US District Judge Carl Barbier, who oversees multistate litigation over the spill, agreed with Transocean that the Swiss driller was not responsible for compensatory damage claims raised by third parties for oil spilled below the ocean surface.
He also ruled, however, that London-based BP need not indemnify Transocean for punitive damages, or civil penalties imposed by the US government under the federal Clean Water Act.
The decision reduces the potential liability Transocean faces over the April 20, 2010 Deepwater Horizon drilling rig explosion that caused 11 deaths and the largest offshore oil spill in US history.
Transocean owned the rig, while BP owned a majority of the Macondo well whose blowout led to the spill.
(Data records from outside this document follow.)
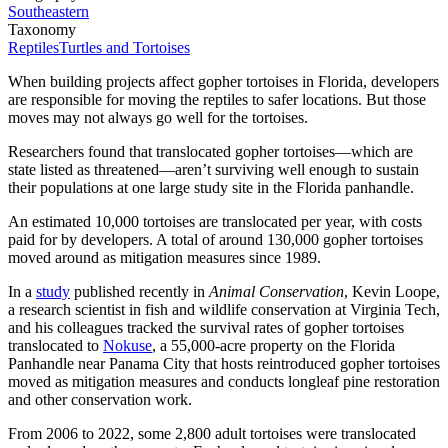
Southeastern
Taxonomy
Reptiles
Turtles and Tortoises
When building projects affect gopher tortoises in Florida, developers
are responsible for moving the reptiles to safer locations. But those
moves may not always go well for the tortoises.
Researchers found that translocated gopher tortoises—which are
state listed as threatened—aren’t surviving well enough to sustain
their populations at one large study site in the Florida panhandle.
An estimated 10,000 tortoises are translocated per year, with costs
paid for by developers. A total of around 130,000 gopher tortoises
moved around as mitigation measures since 1989.
In a
study
published recently in
Animal Conservation
, Kevin Loope,
a research scientist in fish and wildlife conservation at Virginia Tech,
and his colleagues tracked the survival rates of gopher tortoises
translocated to
Nokuse
, a 55,000-acre property on the Florida
Panhandle near Panama City that hosts reintroduced gopher tortoises
moved as mitigation measures and conducts longleaf pine restoration
and other conservation work.
From 2006 to 2022, some 2,800 adult tortoises were translocated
"Indemnification from compensatory damages is key for Transocean," whose litigation exposure is now "materially diminished," UBS Securities analyst Angie Sedita wrote in a research note. She has a "buy" rating on Transocean.
Sedita said BP has estimated its Clean Water Act liability at $3.5 billion, but that other estimates are as high as $6 billion. She also said Transocean has $950 million of insurance coverage for personal injury and third-party claims.
Barbier oversees several hundred cases related to the spill, including a $40 billion lawsuit that BP filed against Transocean last April.